‘M5’  Comparing Asset Classes

Exhibit-01

Exhibit-1 (above). The graph shows performance of M5 Composite Indices (M4 for foreign currencies) over twelve months to date. Note how dominant equities were in this time. Bear in mind that M5/M4 composite indices are all equal-weight. Both, US equities and US Bonds were among the strongest performers in their respective asset class and these two have a greater weighting in the pension fund benchmark than in this concept.

Exhibit-2 (below). In the upper portion of the exhibit, a graph displays the relative performance of equities (M5 Composite) and of bonds (M5 Composite) to cash (M5 1-Month LIBOR return). The bar chart in the lower part of the exhibit shows the balance between equities and bonds, equal to the distance between the two lines in the upper graph. Note how comparatively short-lived periods are during which bond returns keep rising relative to those of money market investments. For the period between May 2012 and June 2014, Bond returns were more or less equal to money market returns. The same can be said for the period June 2016 to December 2018.

Arguably, strategic asset allocation may as well operate without bonds. They lack the return potential of equities while simultaneously also lacking the stability of ‚cash’ returns. There is even less rationale for strategic bond holdings during times of negative yields. In any event, the exhibit illustrates powerfully how important an active, strategic asset allocation is in order to optimize return and risk.

Exhibit-02
Exhibit-03

Exhibit-3 (above). The table gives values for each asset class composite index (upper section)  and calculates rates of return (lower section) for the corresponding time frames. The best and worst returning asset class in each time frame is highlighted in color.

In 2019 (currently coinciding with latest 12 months and year-to-date), equities have performed exceedingly well, more than three times their annualised return over ten years and significantly better than the multi-asset benchmark (which itself is impacted by it’s equity weighting of 40%). Further, equities have been the best performing asset in every single time frame shown.
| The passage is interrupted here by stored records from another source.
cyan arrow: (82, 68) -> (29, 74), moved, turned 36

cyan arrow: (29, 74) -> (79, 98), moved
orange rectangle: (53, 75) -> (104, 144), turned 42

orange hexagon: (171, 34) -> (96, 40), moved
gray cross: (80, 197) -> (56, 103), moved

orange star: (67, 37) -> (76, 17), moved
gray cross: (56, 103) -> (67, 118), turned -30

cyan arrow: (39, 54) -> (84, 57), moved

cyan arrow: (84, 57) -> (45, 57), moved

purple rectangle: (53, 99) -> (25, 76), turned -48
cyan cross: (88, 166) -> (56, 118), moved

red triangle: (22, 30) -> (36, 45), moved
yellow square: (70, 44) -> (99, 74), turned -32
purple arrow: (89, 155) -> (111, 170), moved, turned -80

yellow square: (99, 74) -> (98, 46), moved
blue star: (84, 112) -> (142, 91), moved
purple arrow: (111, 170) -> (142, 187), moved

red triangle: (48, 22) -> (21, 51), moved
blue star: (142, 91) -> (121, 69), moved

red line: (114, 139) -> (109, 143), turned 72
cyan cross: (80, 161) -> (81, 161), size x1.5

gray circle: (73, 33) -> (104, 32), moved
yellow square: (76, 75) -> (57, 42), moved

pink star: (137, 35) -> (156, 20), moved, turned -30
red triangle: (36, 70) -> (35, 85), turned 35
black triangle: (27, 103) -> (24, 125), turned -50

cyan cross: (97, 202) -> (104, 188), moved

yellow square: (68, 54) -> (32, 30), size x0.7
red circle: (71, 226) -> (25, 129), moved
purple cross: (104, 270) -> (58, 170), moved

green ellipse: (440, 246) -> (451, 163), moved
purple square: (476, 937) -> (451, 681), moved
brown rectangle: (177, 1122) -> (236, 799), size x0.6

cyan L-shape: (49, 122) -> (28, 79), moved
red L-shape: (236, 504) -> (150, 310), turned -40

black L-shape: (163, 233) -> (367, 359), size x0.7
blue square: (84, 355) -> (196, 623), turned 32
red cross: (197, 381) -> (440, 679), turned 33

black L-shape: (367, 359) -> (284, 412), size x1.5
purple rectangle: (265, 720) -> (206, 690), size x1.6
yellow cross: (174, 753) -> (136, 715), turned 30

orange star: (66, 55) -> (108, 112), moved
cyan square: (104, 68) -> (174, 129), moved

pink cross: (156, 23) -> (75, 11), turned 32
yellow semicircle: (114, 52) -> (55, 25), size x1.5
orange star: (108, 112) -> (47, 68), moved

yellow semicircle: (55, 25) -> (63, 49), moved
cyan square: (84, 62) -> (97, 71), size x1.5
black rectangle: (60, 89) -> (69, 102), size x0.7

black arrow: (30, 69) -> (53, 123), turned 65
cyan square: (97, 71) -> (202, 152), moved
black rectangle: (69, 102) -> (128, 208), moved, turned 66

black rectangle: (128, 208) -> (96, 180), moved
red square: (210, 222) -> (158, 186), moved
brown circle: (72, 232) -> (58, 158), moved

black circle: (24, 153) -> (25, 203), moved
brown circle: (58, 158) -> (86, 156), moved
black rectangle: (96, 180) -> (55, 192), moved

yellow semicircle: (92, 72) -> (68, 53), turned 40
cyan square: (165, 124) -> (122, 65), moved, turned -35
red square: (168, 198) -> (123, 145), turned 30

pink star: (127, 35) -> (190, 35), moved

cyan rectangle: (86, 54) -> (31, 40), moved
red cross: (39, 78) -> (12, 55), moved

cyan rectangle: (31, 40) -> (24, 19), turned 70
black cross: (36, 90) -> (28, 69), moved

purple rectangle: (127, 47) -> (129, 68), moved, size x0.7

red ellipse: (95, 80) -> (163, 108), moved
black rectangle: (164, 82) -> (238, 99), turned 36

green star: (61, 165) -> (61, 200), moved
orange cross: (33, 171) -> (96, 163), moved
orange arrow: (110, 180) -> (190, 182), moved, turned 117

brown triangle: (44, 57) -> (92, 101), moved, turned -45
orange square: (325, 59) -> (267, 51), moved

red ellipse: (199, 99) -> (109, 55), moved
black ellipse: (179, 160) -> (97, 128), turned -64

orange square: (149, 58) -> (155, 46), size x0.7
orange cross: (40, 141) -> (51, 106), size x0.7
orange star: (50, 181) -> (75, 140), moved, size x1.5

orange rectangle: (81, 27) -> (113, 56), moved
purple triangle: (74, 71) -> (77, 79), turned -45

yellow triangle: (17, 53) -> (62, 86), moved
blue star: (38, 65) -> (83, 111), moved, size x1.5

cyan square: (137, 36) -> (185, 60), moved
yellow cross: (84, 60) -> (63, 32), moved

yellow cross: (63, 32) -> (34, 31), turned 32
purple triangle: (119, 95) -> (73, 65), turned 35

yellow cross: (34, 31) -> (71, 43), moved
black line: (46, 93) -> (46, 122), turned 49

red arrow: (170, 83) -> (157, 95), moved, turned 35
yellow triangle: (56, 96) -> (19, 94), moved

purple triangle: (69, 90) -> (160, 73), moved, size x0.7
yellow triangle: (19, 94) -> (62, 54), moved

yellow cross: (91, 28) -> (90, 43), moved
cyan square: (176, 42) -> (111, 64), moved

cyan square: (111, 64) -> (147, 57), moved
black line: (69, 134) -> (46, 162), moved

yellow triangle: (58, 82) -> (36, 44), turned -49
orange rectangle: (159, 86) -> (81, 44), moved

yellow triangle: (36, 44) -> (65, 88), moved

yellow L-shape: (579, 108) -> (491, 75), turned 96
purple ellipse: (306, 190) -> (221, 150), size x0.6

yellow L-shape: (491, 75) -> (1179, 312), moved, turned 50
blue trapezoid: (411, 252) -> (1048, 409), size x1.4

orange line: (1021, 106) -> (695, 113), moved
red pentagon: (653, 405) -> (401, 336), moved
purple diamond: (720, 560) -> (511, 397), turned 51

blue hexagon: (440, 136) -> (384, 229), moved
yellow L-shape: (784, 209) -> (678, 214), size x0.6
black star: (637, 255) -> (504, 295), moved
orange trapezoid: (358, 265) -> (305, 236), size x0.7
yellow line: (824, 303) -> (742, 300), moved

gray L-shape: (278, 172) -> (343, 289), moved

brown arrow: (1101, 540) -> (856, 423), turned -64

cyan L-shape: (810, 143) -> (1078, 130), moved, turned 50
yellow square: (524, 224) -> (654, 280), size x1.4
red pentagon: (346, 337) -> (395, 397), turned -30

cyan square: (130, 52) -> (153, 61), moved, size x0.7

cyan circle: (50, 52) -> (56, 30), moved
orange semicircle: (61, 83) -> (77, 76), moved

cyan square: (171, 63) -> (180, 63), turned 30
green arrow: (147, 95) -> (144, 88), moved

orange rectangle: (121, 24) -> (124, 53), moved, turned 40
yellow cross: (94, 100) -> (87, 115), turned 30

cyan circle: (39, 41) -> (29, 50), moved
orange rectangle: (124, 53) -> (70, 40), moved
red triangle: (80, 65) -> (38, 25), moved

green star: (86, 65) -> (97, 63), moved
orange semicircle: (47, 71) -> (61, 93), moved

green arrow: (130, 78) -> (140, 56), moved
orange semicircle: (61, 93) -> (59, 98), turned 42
Exhibit-4 (below). The graph shows the performance of all assets classes across the latest 36 months, re-based to 100 at inception. Most meaningful gains between January 2017 to August 2018 were lost again in the final quarter of 2018.

Money market returns, and foreign currencies were essentially flat in this time

Exhibit-04
Exhibit-05

Exhibit-5 (above) shows the same data as in the previous graph, but now for a period of ten years, again rebased to inception. Unsurprisingly, money market returns were almost flat. From a Swiss base, FOREX exposure was a meaningful drag on performance, although most of the decline on currencies against CHF occurred in 2010 & 2011. From 2015 on, CHF exchange rates were virtually stable.

While equities and bonds performed well on balance, the first two years if this time frame saw bonds outpace equities. With the latter experiencing a set-back in 2015 to 2016, for a time, bonds and equities had produced nearly identical returns (January 2016) . Since then, equity markets clearly outperformed bond markets again.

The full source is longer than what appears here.